I requested permission to share an instance of the data (is part of a research and we are not yet sharing data and results) so you can reproduce the issue.
In the meantime:
The datasets has 12264 rows and 8 columns.
The regression equation is:
Equation <- V8 ~ V1 + V2 + V3 + V4 + V5 + V6 + V7
where V5 is a categorical variable of 159 categories. V1 is a binary categorical variable. V2 is a categorical variable with 19 categories (not an individual fixed-effect, but a higher aggregation fixed effect. This means that the individuals are cities and V2 is countries). V2 is a categorical variable with 27 categories (for seasonality)
When I do:
Model <- lm_robust(Equation, data = DataTest, clusters = V2, se_type = "stata")
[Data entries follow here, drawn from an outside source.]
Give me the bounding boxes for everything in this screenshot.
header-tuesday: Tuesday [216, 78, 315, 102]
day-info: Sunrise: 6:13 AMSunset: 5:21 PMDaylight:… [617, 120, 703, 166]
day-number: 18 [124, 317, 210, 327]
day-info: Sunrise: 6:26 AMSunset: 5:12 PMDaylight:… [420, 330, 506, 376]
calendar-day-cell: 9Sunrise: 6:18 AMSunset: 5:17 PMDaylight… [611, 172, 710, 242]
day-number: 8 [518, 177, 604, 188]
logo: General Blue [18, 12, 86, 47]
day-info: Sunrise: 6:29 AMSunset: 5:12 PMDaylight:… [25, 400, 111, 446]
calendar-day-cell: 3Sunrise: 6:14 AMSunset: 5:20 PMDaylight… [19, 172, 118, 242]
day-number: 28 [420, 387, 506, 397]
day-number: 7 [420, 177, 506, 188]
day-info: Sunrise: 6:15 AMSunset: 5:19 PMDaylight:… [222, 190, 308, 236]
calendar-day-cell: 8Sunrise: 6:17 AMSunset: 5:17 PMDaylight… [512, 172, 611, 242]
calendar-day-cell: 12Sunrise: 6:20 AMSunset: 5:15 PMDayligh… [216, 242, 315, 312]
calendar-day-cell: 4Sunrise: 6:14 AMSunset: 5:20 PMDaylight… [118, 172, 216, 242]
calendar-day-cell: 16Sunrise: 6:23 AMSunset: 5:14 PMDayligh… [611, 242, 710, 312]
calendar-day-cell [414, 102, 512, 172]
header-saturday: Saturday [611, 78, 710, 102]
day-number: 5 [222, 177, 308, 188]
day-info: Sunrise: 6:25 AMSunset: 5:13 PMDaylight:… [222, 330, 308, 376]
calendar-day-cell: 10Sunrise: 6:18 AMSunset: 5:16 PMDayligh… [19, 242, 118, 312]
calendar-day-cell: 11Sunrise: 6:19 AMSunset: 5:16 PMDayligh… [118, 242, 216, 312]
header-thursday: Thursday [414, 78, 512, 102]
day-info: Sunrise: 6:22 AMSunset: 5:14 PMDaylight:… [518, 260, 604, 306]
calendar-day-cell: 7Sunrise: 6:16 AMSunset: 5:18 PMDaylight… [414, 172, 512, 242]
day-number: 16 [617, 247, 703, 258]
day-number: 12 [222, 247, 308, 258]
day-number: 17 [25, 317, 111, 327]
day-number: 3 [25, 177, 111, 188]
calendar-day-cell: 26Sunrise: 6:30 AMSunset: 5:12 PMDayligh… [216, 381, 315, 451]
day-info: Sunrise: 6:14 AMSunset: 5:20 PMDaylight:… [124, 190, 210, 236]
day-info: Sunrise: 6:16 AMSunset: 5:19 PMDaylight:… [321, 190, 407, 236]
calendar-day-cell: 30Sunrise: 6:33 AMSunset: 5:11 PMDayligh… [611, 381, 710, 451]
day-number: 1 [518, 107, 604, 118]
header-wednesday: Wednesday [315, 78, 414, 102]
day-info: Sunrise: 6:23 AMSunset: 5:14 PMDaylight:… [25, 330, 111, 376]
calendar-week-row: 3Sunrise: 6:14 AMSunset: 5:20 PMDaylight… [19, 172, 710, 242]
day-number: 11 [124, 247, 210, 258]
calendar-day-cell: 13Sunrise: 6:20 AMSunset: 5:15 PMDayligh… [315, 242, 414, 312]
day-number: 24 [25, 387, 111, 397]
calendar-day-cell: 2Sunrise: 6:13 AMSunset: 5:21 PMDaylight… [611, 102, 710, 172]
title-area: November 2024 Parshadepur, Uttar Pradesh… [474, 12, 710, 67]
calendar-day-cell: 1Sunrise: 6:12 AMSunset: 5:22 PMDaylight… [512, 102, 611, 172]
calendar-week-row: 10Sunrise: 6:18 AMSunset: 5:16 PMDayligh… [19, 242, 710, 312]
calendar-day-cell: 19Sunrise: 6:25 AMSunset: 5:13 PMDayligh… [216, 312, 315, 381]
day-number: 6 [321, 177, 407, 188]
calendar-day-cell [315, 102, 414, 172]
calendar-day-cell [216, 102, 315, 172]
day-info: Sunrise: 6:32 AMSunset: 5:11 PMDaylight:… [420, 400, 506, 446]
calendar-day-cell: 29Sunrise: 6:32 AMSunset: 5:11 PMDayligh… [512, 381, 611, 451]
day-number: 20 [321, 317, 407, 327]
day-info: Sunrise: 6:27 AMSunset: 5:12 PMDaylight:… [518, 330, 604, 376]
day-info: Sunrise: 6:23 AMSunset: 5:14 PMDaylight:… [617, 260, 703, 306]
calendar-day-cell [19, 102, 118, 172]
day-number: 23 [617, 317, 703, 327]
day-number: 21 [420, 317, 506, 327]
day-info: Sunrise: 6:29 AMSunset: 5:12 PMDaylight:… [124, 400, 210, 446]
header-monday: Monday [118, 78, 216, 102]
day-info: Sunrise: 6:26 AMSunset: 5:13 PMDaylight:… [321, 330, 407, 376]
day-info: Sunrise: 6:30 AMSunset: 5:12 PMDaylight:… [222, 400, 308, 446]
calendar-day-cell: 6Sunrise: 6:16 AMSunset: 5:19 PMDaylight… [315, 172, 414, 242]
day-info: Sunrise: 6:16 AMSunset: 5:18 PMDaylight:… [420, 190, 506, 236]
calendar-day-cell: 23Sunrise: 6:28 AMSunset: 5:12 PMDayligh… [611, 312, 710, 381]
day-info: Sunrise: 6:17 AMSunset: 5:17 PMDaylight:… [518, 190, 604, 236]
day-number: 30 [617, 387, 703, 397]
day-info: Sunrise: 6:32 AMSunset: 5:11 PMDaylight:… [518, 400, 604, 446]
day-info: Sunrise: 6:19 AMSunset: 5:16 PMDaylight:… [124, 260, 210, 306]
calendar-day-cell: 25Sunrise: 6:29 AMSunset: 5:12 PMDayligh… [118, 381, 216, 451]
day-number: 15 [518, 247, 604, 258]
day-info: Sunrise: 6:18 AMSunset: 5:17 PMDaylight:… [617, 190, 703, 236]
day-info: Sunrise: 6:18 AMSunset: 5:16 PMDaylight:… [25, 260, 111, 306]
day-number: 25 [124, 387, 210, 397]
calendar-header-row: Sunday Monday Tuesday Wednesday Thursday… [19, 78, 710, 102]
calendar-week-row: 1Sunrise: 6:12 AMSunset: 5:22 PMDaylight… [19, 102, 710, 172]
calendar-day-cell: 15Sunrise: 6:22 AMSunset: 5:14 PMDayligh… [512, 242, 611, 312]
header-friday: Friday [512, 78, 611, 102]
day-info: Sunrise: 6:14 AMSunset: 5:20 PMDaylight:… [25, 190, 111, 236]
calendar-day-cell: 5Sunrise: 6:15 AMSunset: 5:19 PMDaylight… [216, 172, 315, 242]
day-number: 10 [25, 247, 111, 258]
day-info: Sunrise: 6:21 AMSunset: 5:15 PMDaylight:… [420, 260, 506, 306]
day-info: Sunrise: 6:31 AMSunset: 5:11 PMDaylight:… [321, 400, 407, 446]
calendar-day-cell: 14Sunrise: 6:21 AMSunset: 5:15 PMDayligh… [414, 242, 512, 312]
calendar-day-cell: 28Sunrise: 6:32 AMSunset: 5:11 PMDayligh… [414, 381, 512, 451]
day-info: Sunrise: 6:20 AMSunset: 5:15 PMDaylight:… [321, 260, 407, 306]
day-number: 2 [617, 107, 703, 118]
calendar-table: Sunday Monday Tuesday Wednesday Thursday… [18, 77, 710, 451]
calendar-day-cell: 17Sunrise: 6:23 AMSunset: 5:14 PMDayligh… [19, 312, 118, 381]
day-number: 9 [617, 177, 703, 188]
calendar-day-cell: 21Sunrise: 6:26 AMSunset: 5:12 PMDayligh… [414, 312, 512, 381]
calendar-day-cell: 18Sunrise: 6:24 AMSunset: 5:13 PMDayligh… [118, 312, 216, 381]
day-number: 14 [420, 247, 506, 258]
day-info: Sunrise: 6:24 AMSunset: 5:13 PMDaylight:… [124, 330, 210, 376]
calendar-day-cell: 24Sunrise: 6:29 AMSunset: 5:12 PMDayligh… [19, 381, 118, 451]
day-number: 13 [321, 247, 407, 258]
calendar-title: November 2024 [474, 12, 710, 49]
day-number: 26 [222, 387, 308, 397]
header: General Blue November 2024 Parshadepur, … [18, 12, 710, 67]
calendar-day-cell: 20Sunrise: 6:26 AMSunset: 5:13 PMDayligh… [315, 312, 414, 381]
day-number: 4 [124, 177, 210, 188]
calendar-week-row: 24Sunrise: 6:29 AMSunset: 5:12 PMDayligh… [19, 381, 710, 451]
Some parameters have NA values. Is the same if I do not cluster the erros. As the output is too long, an easy way to get the message is through:
ModelResutl <- broom::tidy(Model)
But his works:
Model_lm <- lm(Equation, data = DataTest) ModelResutl <- broom::tidy(Model_lm)
The sesssion:
`R version 3.6.1 (2019-07-05) Platform: x86_64-w64-mingw32/x64 (64-bit) Running under: Windows 10 x64 (build 18362)
Matrix products: default
locale:
[1] LC_COLLATE=English_United States.1252
[2] LC_CTYPE=English_United States.1252
[3] LC_MONETARY=English_United States.1252
[4] LC_NUMERIC=C
[5] LC_TIME=English_United States.1252
attached base packages:
[1] stats graphics grDevices utils
[5] datasets methods base
other attached packages:
[1] estimatr_0.20.0 clubSandwich_0.4.0
[3] sandwich_2.5-1 jtools_2.0.1
[5] broom_0.5.2 kableExtra_1.1.0
[7] knitr_1.25 magrittr_1.5
[9] forcats_0.4.0 stringr_1.4.0
[11] dplyr_0.8.3 purrr_0.3.3
[13] readr_1.3.1 tidyr_1.0.0
[15] tibble_2.1.3 ggplot2_3.2.1
[17] tidyverse_1.3.0
loaded via a namespace (and not attached):
[1] zoo_1.8-6 tidyselect_0.2.5
[3] xfun_0.10 pander_0.6.3
[5] haven_2.2.0 lattice_0.20-38
[7] colorspace_1.4-1 vctrs_0.2.0
[9] generics_0.0.2 viridisLite_0.3.0
[11] htmltools_0.4.0 rlang_0.4.1
[13] pillar_1.4.2 glue_1.3.1
[15] withr_2.1.2 DBI_1.0.0
[17] dbplyr_1.4.2 modelr_0.1.5
[19] readxl_1.3.1 lifecycle_0.1.0
[21] munsell_0.5.0 gtable_0.3.0
[23] cellranger_1.1.0 rvest_0.3.5
[25] evaluate_0.14 Rcpp_1.0.2
[27] scales_1.0.0 backports_1.1.5
[29] webshot_0.5.2 jsonlite_1.6
[31] fs_1.3.1 hms_0.5.2
[33] digest_0.6.22 stringi_1.4.3
[35] grid_3.6.1 cli_1.1.0
[37] tools_3.6.1 lazyeval_0.2.2
[39] Formula_1.2-3 crayon_1.3.4
[41] pkgconfig_2.0.3 zeallot_0.1.0
[43] xml2_1.2.2 reprex_0.3.0
[45] lubridate_1.7.4 assertthat_0.2.1
[47] rmarkdown_1.16 httr_1.4.1
[49] rstudioapi_0.10 R6_2.4.0
[51] nlme_3.1-140 compiler_3.6.1 `
I am sorry to bother with this. I actually have a variable for month and another variable for semester, therefore I do have a colinearity.
I am fitting a linear model with a categorical variable including above 150 categories. Using lm_robust I get the following message "27 coefficients not defined because the design matrix is rank deficient" and some parameters are fitted as NA values. This happens whether or not standar errors are clusterized.
I know that I do not have multicolinearity problems. Moreover, I do not have similar messages when using base lm() function and all the varaibles are estimated (not NA).
Any hints on what can be happening? Is this related to #305 ??